Nearly 30 new restaurants have opened up in Oakland in the past three years, in spite of the biggest national economic downturn since the Great Depression. One Oakland eatery that keeps getting national praise is Pizzaiolo, located in the Temescal District on the north side of town. It has great Neapolitan-style pizza -- but don't take our word for it. Read this Los Angeles Times food critic, who raves about Pizzaiolo, comparing it to the best pizza she's had in New York City, Chicago and Rome. Proving it was no fluke, Playboy Magazine named Pizzaiolo to its top 10 list of favorite pizza places across the nation. (And you thought we didn't read Playboy's articles.)
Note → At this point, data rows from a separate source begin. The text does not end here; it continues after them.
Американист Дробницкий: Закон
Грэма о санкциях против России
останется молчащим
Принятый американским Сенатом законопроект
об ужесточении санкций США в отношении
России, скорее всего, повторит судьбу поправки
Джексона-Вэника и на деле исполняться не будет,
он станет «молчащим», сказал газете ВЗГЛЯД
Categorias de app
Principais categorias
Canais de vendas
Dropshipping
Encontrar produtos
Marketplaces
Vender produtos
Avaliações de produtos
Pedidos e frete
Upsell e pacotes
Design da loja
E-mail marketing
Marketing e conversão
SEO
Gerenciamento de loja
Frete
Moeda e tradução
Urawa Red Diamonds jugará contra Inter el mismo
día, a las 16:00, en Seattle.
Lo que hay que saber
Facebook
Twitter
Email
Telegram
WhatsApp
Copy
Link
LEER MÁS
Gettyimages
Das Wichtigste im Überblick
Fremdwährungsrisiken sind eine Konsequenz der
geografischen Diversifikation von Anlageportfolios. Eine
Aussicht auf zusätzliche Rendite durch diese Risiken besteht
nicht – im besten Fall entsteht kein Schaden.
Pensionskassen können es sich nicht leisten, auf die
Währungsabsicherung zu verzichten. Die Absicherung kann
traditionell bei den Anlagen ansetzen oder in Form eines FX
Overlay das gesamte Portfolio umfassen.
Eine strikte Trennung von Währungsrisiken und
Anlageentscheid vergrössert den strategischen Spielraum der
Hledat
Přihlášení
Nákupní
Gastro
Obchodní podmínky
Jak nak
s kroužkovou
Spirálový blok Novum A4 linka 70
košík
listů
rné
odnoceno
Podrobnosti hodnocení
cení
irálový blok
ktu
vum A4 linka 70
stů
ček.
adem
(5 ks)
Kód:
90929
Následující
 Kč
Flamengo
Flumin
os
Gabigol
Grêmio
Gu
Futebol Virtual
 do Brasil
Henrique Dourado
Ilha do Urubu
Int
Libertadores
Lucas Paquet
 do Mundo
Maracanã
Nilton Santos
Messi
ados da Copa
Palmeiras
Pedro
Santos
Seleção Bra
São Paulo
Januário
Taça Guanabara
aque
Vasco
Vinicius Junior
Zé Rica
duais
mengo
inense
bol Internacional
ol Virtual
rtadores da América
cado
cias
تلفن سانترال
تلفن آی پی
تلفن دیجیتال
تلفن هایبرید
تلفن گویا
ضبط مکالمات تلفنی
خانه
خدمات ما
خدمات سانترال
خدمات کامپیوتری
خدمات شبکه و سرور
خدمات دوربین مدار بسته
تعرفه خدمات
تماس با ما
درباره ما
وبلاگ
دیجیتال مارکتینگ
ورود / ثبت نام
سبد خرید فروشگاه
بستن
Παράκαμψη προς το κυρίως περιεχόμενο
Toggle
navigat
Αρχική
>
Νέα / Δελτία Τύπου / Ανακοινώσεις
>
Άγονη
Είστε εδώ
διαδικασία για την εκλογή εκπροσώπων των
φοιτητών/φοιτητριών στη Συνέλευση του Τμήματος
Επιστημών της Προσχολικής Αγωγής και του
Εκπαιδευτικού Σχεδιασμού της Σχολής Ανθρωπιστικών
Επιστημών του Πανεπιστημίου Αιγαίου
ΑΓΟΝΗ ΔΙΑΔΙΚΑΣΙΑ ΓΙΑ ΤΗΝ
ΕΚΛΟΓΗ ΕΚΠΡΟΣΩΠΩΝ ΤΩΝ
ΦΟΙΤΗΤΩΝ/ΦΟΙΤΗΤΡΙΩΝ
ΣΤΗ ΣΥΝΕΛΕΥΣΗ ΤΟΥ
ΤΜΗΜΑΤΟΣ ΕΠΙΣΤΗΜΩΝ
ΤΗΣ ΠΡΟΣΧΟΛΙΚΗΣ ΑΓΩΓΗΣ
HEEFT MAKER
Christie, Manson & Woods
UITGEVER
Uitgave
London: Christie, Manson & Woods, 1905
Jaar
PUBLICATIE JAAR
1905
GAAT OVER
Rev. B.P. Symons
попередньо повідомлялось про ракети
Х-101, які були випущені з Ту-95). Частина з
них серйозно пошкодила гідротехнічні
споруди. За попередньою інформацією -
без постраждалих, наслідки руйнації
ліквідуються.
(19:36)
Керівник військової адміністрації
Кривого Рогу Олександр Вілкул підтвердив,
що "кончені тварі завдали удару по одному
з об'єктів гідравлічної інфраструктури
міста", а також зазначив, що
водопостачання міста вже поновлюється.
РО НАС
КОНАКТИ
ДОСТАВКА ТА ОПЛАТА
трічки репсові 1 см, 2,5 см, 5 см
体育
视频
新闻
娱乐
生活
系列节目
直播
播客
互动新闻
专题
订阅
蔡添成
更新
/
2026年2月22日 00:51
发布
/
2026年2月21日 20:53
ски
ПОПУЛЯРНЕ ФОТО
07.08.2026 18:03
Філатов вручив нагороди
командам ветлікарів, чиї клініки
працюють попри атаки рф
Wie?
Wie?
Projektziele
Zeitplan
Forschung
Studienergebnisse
But the pizzeria isn't the only Oakland institution getting national props. New York Magazine recently did a feature on Fenton's, Oakland's venerable ice cream parlor. The Emeryville-based Pixar employees who created the movie "Up" apparently love to take their kids to Fenton's and they paid tribute to the old-fashioned Oakland dessert spot by making it a setting in the Oscar-winning animated movie. The New York Magazine article mentioned that since its appearance in "Up," tourists now are adding Fenton's in Oakland to their sightseeing list when they come to the Bay Area.
You might be wondering: why is this being mentioned in an Oakland A's blog? Well, first of all, this all underscores the economic development and business success that Oakland is enjoying in the face of a terrible recession. Secondly, imagine if the A's owners did with their home city what the Pixar filmmakers did regarding Fenton's. That is, if they just showed a little pride in it, then the people will, too. Oakland residents already support keeping the A's in Oakland, and so do a majority of A's fans. After more than a decade of uncertainty, A's fans are aching for stability and for an owner to finally commit to the city of Oakland. And these thriving Oakland businesses mentioned above show that, more than ever, the East Bay possesses the economic base and demographics needed to support a new A's ballpark in Oakland. Or, as James Earl Jones' legendary film character, Terence Mann, once said: "Oh, people will come, Ray. People most definitely will come."